No mandatory extensions

Plone must work with any standard PostgreSQL installation

Multilingual support

Plone serves content in 30+ languages; CJK is a real-world need

CloudNativePG / WAL replication

Production Plone often runs on Kubernetes with CloudNativePG; BM25 indexes must replicate to standbys

Open-source friendly licensing

Plone is GPL-2.0; the recommended extension stack should be freely distributable

Transactional consistency

BM25 data must be committed atomically with ZODB objects

Progressive enhancement architecture

Rather than requiring a specific extension, plone.pgcatalog implements a four-level enhancement stack.
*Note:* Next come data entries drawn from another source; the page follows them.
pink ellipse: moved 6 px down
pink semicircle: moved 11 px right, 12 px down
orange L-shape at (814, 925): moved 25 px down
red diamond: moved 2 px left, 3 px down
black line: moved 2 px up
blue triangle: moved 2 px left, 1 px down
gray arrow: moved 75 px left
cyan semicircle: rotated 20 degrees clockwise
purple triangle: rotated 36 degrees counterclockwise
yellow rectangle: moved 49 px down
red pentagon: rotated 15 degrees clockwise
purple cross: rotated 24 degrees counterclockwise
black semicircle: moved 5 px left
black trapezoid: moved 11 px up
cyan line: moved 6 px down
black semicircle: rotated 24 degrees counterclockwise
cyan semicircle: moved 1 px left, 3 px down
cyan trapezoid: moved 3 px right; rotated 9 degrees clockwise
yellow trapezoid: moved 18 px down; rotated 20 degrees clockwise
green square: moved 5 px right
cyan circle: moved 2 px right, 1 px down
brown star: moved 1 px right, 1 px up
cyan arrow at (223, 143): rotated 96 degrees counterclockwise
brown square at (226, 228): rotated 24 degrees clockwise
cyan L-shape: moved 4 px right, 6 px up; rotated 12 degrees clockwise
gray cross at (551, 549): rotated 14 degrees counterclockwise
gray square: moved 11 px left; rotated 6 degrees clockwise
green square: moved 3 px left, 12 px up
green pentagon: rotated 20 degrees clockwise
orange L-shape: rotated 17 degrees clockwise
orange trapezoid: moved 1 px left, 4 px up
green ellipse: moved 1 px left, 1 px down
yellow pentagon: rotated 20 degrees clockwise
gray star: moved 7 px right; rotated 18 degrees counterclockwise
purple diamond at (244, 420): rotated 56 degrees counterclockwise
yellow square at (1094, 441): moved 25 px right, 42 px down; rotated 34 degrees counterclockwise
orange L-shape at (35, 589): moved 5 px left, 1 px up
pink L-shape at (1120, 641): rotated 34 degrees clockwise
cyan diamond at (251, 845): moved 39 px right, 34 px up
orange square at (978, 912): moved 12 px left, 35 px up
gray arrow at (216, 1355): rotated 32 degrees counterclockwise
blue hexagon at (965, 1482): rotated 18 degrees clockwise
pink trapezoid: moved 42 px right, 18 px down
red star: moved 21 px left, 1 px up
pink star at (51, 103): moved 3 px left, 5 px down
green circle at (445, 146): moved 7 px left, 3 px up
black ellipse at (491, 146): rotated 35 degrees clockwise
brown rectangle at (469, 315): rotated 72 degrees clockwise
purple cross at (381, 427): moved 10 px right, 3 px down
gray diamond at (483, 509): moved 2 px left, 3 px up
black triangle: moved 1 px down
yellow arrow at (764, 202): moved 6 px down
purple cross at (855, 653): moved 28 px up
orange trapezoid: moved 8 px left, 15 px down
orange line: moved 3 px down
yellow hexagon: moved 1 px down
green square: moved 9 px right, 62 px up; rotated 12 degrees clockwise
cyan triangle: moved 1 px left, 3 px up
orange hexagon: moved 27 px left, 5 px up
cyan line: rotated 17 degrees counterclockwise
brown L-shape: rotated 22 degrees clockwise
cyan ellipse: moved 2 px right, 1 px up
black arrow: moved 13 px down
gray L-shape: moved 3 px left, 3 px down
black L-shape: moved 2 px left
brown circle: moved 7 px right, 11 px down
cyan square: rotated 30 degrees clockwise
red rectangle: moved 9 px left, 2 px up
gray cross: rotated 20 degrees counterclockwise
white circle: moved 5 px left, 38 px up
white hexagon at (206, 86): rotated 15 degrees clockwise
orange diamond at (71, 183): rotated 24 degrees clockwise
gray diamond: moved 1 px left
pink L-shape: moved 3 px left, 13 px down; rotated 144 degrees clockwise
Each level adds capabilities; no level removes previous functionality.

        flowchart TB
    L3["Level 3: Per-language BM25 columns<br/>Language-specific tokenizers<br/>CJK segmentation"]
    L2["Level 2: BM25 ranking<br/>IDF, saturation, length normalization<br/>VectorChord-BM25 extension"]
    L1["Level 1: Weighted ts_rank_cd<br/>Field boosting (A/B/D weights)<br/>Cover density ranking"]
    L0["Level 0: Boolean matching<br/>tsvector @@ tsquery<br/>GIN index scan"]

    L0 --> L1
    L1 --> L2
    L2 --> L3
    

Level 0: Boolean matching. The GIN index on searchable_text provides fast yes/no matching. This is the filter stage – it determines which documents contain the search terms.

Level 1: Weighted ts_rank_cd with field boosting. Always available on vanilla PostgreSQL. Title matches weighted 10x higher than body matches. Cover density ranking rewards term proximity. This is the default ranking when no BM25 extension is detected.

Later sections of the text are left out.